Laurance pointed to the mast fruiting of the towering dipterocarp trees that anchor the island’s forest ecosystems. Every few years, bunches of these trees fruit in a synchronized pulse, resulting in a cornucopia of food for bearded pigs (Sus barbatus), sun bears (Helarctos malayanus), orangutans (Pongo pygmaeus) and a host of other hungry species. Some animals track these migrations across routes that extend for hundreds of kilometers.

“That is a really important part of the Borneo story,” Laurance told Mongabay. “The migration was absolutely critical to Borneo.”

But the construction and expansion of roads throw up potential hurdles to these migrations, as well as the movement of animals like Borneo’s dwarf variety of elephant, that are integral to the biology of the island, he said.

Planners have proposed stitching together patches of rehabilitated forest to serve as corridors and building underpasses that would allow animals to move from one side of the road to another without endangering themselves or motorists. But Laurance and his colleagues question how effective they’ll be in maintaining meaningful connections between populations.

“These proposed mitigation measures for these highways are very likely to be grossly inadequate,” Laurance said.

Forest rehabilitation and underpass construction are expensive, the researchers note.

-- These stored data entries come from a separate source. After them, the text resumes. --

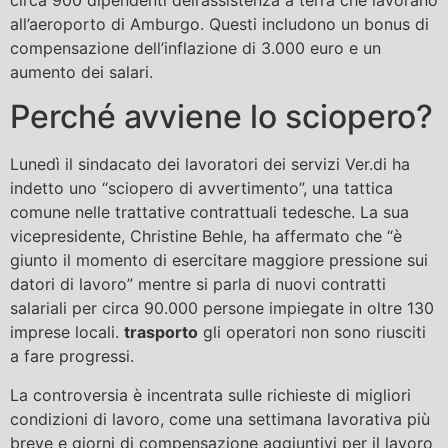
all’aeroporto di Amburgo. Questi includono un bonus di
compensazione dell’inflazione di 3.000 euro e un
aumento dei salari.
Perché avviene lo sciopero?
Lunedì il sindacato dei lavoratori dei servizi Ver.di ha
indetto uno “sciopero di avvertimento”, una tattica
comune nelle trattative contrattuali tedesche. La sua
vicepresidente, Christine Behle, ha affermato che “è
giunto il momento di esercitare maggiore pressione sui
datori di lavoro” mentre si parla di nuovi contratti
salariali per circa 90.000 persone impiegate in oltre 130
imprese locali.
trasporto
gli operatori non sono riusciti
a fare progressi.
La controversia è incentrata sulle richieste di migliori
condizioni di lavoro, come una settimana lavorativa più
breve e giorni di compensazione aggiuntivi per il lavoro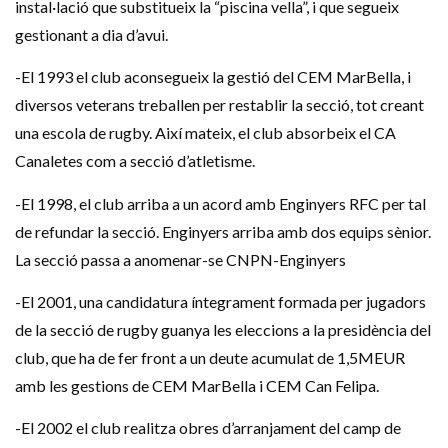
instal·lació que substitueix la “piscina vella”, i que segueix
gestionant a dia d’avui.
-El 1993 el club aconsegueix la gestió del CEM MarBella, i
diversos veterans treballen per restablir la secció, tot creant
una escola de rugby. Així mateix, el club absorbeix el CA
Canaletes com a secció d’atletisme.
-El 1998, el club arriba a un acord amb Enginyers RFC per tal
de refundar la secció. Enginyers arriba amb dos equips sènior.
La secció passa a anomenar-se CNPN-Enginyers
-El 2001, una candidatura íntegrament formada per jugadors
de la secció de rugby guanya les eleccions a la presidència del
club, que ha de fer front a un deute acumulat de 1,5MEUR
amb les gestions de CEM MarBella i CEM Can Felipa.
-El 2002 el club realitza obres d’arranjament del camp de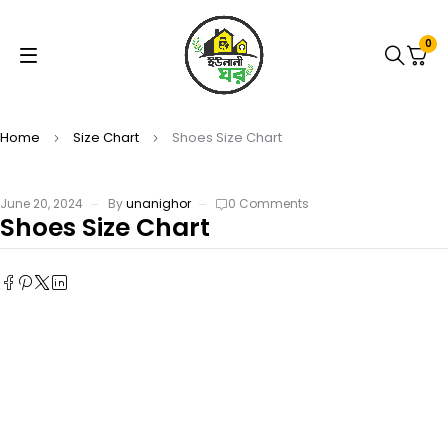
0
Home
Size Chart
Shoes Size Chart
June 20, 2024
By
unanighor
0 Comments
Shoes Size Chart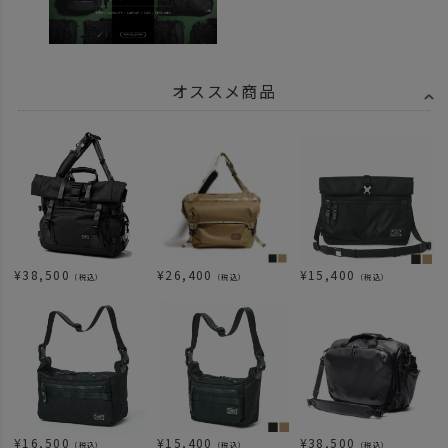
オススメ商品
¥
38,500
¥
26,400
¥
15,400
（税込）
（税込）
（税込）
¥
16,500
¥
15,400
¥
38,500
（税込）
（税込）
（税込）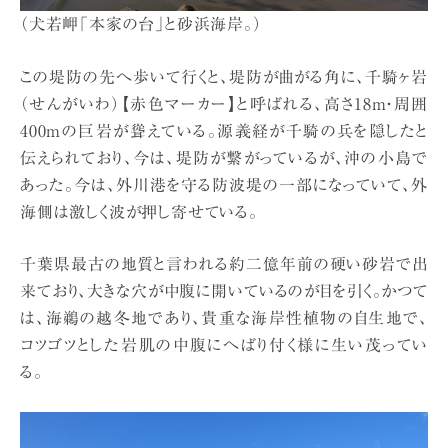
（犬若岬「本家の台」と砂浜海岸。）
この堤防の先へ歩いて行くと、堤防が曲がる角に、千騎ヶ岩
（せんがいわ）【赤色マーカー】と呼ばれる、高さ18m・周囲
400mの巨岩が聳えている。源義経が千騎の兵を隠したと
伝えられており、今は、堤防が繋がっているが、沖の小島で
あった。今は、外川港を守る防波堤の一部になっていて、外
海側は激しく波が押し寄せている。
千葉県最古の地質と言われる約二億年前の硬い砂岩で出
来ており、大きな穴が中腹に開いているのが目を引く。かつて
は、海鵜の越冬地であり、貴重な海岸性植物の自生地で、
コツゴツとした岩肌の中腹にへばり付く様に生い茂ってい
る。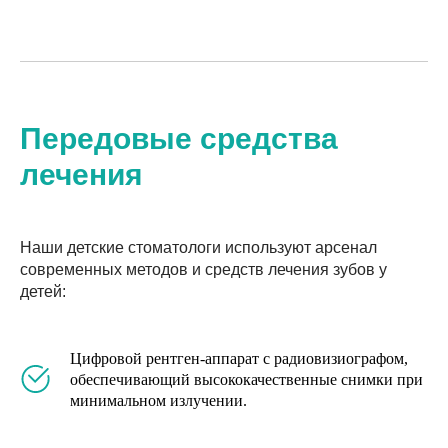
Передовые средства
лечения
Наши детские стоматологи используют арсенал
современных методов и средств лечения зубов у
детей:
Цифровой рентген-аппарат с радиовизиографом,
обеспечивающий высококачественные снимки при
минимальном излучении.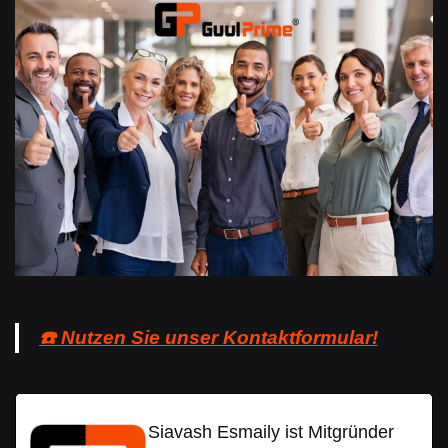
☎️ Nutzen Sie unser Kontaktformular!
Siavash Esmaily ist Mitgründer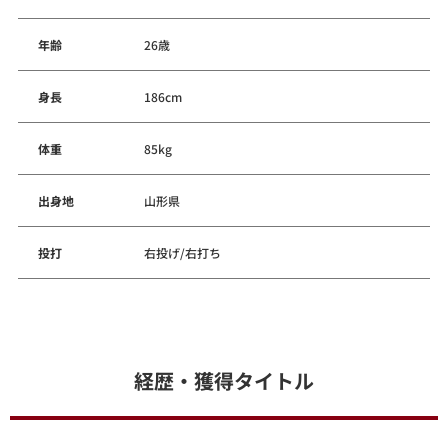
年齢
26歳
身長
186cm
体重
85kg
出身地
山形県
投打
右投げ/右打ち
経歴・獲得タイトル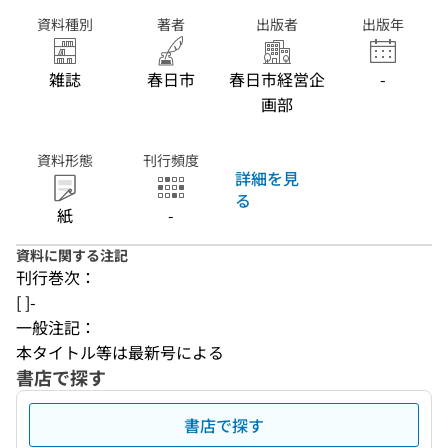
資料種別
著者
出版者
出版年
雑誌
春日市
春日市経営企
-
画部
資料形態
刊行頻度
詳細を見
る
紙
-
資料に関する注記
刊行巻次：
[ ]-
一般注記：
本タイトル等は最新号による
書店で探す
書店で探す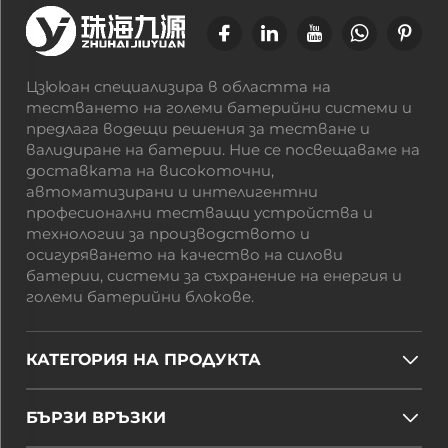
Цзююан специализира в областта на
тестването на големи батерийни системи и
предлага водещи решения за тестване и
валидиране на батерии. Ние се посвещаваме на
доставката на високоточни,
автоматизирани и интелигентни
професионални тестващи устройства и
технологии за производството и
осигуряването на качество на силови
батерии, системи за съхранение на енергия и
големи батерийни блокове.
КАТЕГОРИЯ НА ПРОДУКТА
БЪРЗИ ВРЪЗКИ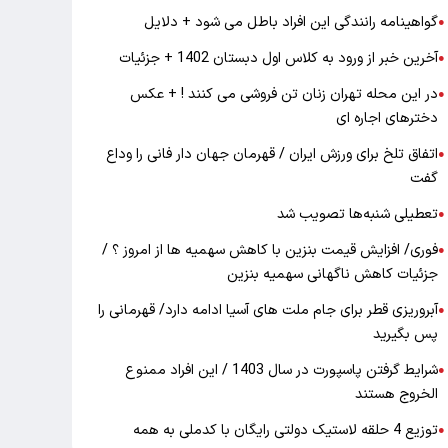
گواهینامه رانندگی این افراد باطل می شود + دلایل
●
آخرین خبر از ورود به کلاس اول دبستان 1402 + جزئیات
●
در این محله تهران زنان تن فروشی می کنند ! + عکس
●
دخترهای اجاره ای
اتفاق تلخ برای ورزش ایران / قهرمان جهان دار فانی را وداع
●
گفت
تعطیلی شنبه‌ها تصویب شد
●
فوری/ افزایش قیمت بنزین با کاهش سهمیه ها از امروز ؟ /
●
جزئیات کاهش ناگهانی سهمیه بنزین
آبروریزی قطر برای جام ملت های آسیا ادامه دارد/ قهرمانی را
●
پس بگیرید
شرایط گرفتن پاسپورت در سال 1403 / این افراد ممنوع
●
الخروج هستند
توزیع 4 حلقه لاستیک دولتی رایگان با کدملی به همه
●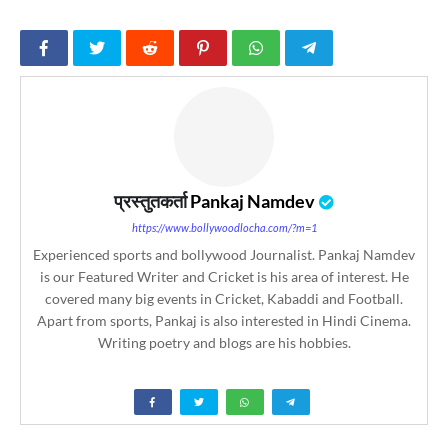
प्रस्तुतकर्ता
Pankaj Namdev
https://www.bollywoodlocha.com/?m=1
Experienced sports and bollywood Journalist. Pankaj Namdev
is our Featured Writer and Cricket is his area of interest. He
covered many big events in Cricket, Kabaddi and Football.
Apart from sports, Pankaj is also interested in Hindi Cinema.
Writing poetry and blogs are his hobbies.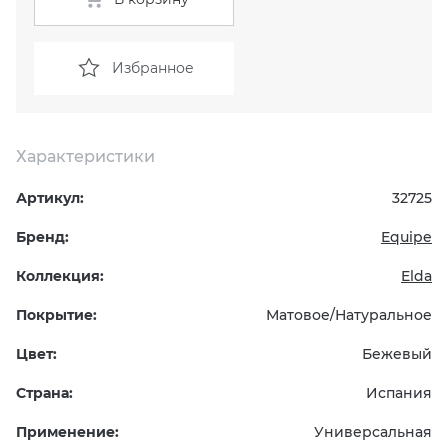
KERAMA MARAZZI
XLIGHT XTONE URBATEK
СМЕСИТЕЛИ
Избранное
PAMESA
XXL Pamesa
УНИТАЗЫ И ПИCCУАРЫ
PERONDA
Характеристики
Артикул:
32725
PORCELANOSA
Бренд:
Equipe
SANT’AGOSTINO
Коллекция:
Elda
ГРАНИТЕЯ
Покрытие:
Матовое/Натуральное
Цвет:
Бежевый
УРАЛЬСКИЙ ГРАНИТ
Страна:
Испания
Применение:
Универсальная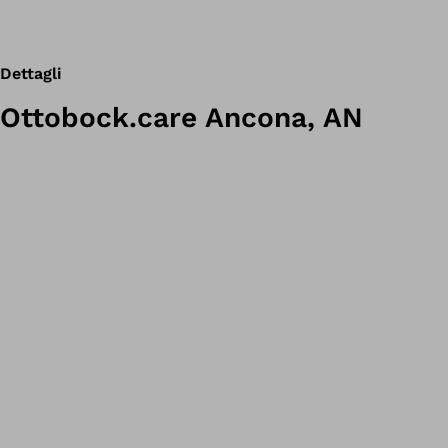
Dettagli
Ottobock.care Ancona, AN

They calculated that a set of underpasses at eight proposed sites along the highway’s routes could cost $38 million or more, a figure that’s larger than the state’s annual budget for the Heart of Borneo initiative.

The team’s analysis also suggests that Sabah’s plans miss crucial corridors that would help secure the links that are vitally important to the health of wildlife populations — if the animals choose to go along with these remedies, that is.

“We also know that wildlife are often doggedly uncooperative in using these things,” Laurance said.

Whether these strategies are successful also hinges upon the quality of the habitat that the corridors or underpasses stitch together.

“When you build a new road you typically get a lot of forest destruction and fires, along with poaching, and that means vulnerable wildlife will largely avoid the area,” Mohammed Alamgir, an ecologist at James Cook and one of the paper’s authors, said in the statement. “Relying on underpasses to reduce road impacts is like trying to treat cancer with a band-aid.”

The researchers suggest rethinking or canceling the parts of the highway with the most potential for causing damage, especially the Sapulut-Kalabakan section. If the Pan Borneo Highway goes forward there as planned, it’s likely to “cut off the head of the Heart of Borneo,” Laurance said, irreversibly altering one of the world’s critical repositories of biodiversity.

“This a very obvious and dramatic existential threat to some of the last surviving intact forests” in Borneo, he said.

This story was published with permission from Mongabay.com.